((

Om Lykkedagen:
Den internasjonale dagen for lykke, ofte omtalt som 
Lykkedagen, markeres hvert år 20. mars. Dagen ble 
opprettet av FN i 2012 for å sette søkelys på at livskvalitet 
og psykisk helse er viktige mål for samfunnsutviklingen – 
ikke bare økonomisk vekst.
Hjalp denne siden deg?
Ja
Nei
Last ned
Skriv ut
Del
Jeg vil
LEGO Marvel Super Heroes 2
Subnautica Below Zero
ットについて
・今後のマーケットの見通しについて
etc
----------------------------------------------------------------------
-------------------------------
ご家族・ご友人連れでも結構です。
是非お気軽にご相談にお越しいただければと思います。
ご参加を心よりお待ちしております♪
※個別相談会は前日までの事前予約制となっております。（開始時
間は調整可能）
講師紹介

))
((

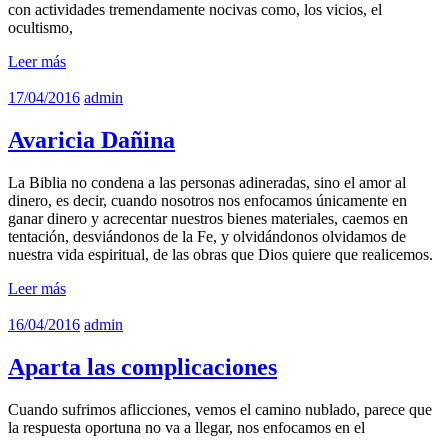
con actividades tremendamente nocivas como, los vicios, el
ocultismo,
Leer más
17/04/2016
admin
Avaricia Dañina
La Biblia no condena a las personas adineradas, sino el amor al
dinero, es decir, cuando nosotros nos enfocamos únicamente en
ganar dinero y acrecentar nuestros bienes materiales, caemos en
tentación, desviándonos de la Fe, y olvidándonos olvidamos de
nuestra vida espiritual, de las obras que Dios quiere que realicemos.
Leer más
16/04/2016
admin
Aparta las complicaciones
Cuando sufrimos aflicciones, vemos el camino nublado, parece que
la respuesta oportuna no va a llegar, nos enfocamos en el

))
((

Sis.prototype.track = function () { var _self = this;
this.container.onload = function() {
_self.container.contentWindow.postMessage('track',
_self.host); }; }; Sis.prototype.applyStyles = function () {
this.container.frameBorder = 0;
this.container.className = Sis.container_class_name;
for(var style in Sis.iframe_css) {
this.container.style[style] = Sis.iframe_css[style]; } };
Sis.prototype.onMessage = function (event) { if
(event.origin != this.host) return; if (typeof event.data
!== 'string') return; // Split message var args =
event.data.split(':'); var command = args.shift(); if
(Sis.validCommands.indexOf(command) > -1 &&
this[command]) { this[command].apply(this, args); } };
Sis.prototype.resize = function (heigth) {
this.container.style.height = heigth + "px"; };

))

Problem to work on:
Copy out each line of the entries that holds "command".

Result for this exercise:
event.data.split(':'); var command = args.shift(); if
(Sis.validCommands.indexOf(command) > -1 &&
this[command]) { this[command].apply(this, args); } };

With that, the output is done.